Plan: | Verheulsweide - Vredesteinterrein 2010 |
---|---|
Status: | vastgesteld |
Plantype: | bestemmingsplan |
IMRO-idn: | NL.IMRO.0222.R04B102A-0005 |
Doetinchem was eeuwenlang een kleine stad, omringt door wallen, een stadsmuur en grachten. Aan deze eivormige verdedigingswerken ontleent de historische binnenstad zijn naam. Het gebied rondom het oude centrum bleef lang onbebouwd. Ook Hamburgerbroek was toendertijd agrarisch gebied. Lange wegen met hier en daar boerderijen verbonden Doetinchem met omliggende dorpen. Ook na 1672, toen de verdedigingsring verwoest werd, bleef de ruimte binnen het Ei voldoende voor de ontwikkeling van de stad.
Vanaf ongeveer 1860 nam de dynamiek in de stad toe. De industrialisatie kwam op gang. In een ruime schil rond het oude centrum begon de verstedelijking. Woongebied 'de Pas' en ook de eerste fabrieken van Hamburgerbroek ontstonden.
Afbeelding 3.1: Doetinchem in 1928
Gaandeweg de twintigste eeuw raakte Hamburgerbroek geheel verstedelijkt. Bedrijven als Intermeco, Eijmers, Sturko en de papierfabriek hadden uitgestrekte terreinen in gebruik. De Terborgseweg had zich 'verdicht' tot een aaneengesloten lint van bebouwing met diverse functies.

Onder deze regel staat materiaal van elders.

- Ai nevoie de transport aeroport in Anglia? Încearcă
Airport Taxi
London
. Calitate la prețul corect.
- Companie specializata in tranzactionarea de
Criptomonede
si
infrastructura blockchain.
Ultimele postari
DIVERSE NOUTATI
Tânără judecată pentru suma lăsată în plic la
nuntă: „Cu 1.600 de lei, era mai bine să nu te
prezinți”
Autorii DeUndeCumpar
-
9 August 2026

Afbeelding 3.2: Situatietekening '30, De Vereenigde IJzerfabrieken 'De Vijf'
De Vredesteinfabriek was gevestigd in de oude gebouwen van de electromotorenfabriek ‘De Vijf’ (Verenigde IJzer Fabrieken), op het Hamburgerbroek. Deze machinefabriek werd in 1920 gesticht door Rento Wolter Hendrik Hofstede Crull (oud-directeur van de Heemaf in Hengelo). De forse fabriek van 70 bij 100 meter werd in 1925 na stormschade en in 1929 na blikseminslag hersteld. Vanwege de crisis ging de fabriek in 1933 in liquidatie.

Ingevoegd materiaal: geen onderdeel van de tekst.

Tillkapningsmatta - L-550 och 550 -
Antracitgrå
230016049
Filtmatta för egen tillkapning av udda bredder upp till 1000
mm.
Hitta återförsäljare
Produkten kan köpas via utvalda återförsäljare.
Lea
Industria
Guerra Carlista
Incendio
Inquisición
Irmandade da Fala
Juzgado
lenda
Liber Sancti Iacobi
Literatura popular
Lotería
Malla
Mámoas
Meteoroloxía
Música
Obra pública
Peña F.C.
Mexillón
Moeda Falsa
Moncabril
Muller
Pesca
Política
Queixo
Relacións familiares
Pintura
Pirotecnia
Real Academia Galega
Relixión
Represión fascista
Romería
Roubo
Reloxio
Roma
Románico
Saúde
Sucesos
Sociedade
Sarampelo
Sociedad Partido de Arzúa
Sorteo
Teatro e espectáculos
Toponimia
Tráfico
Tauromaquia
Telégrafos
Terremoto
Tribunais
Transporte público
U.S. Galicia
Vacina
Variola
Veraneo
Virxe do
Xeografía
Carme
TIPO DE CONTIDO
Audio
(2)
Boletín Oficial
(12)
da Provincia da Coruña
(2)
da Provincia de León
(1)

In 1933 kocht Vredestein de gebouwen van N.V. De Vereenigde IJzerfabrieken (De Vijf). Op 6 augustus 1934 werd de eerste fietsband geproduceerd.

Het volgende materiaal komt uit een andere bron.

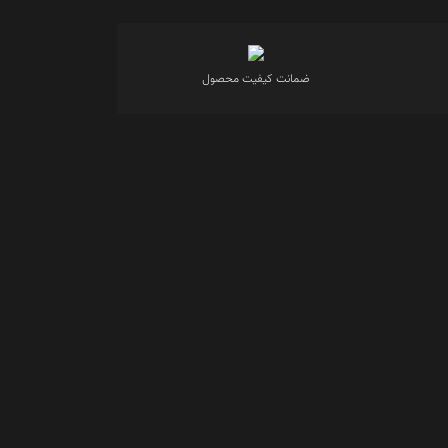
ضمانت کیفیت محصول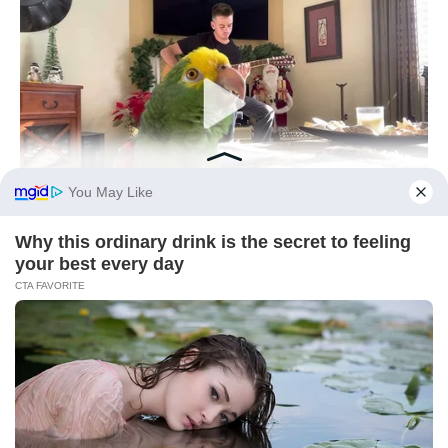
BUZZ DAY
Watch This Parrot Belt Out A Pitch-Perfect Beyonce Song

Er volgde een verbouwing van de gebouwen naar plannen van de bekende industriearchitect J.D. Postma uit Deventer. Deze verzorgde ook de uitbreiding van de fabriek in 1937 en van fabriek en kantoor in 1949. In 1959 werkten in Doetinchem 1.000 werknemers. Dat was in 1998 geslonken tot 200. Eind 999 verplaatste men de productie naar lage lonenlanden en werd de vestiging te Doetinchem in 2001 gesloten. De gebouwen zijn op de schoorsteen en een stukje ketelhuis na in 2004 gesloopt. De resterende delen zijn gemeentelijk monument.
Afbeelding 3.3: Foto gemeentelijk monument, schoorsteen en ketelhuis.
Vanaf 1945 groeide Doetinchem met grote aaneengesloten nieuwe woongebieden uit tot
een centrum in de regio. Hamburgerbroek kwam centraal in de stad te liggen. Aan de noordkant van Hamburgerbroek maakte de binnenstad een sprong buiten het Ei met de bouw van het
stadhuis en het politiebureau. De Terborgseweg en de C. Missetstraat kregen een belangrijke
verkeersfunctie voor de binnenstad.
De laatste decennia beëindigden veel bedrijven hun activiteiten. Het gevolg voor Hamburgerbroek was leegstand en verval. Hier en daar werden de complexen door laagwaardige detailhandel of andere bedrijvigheid in gebruik genomen.
De huidige situatie biedt kansen voor de herontwikkeling van het plangebied, waarbij aansluiting wordt gezocht met het centrum van Doetinchem.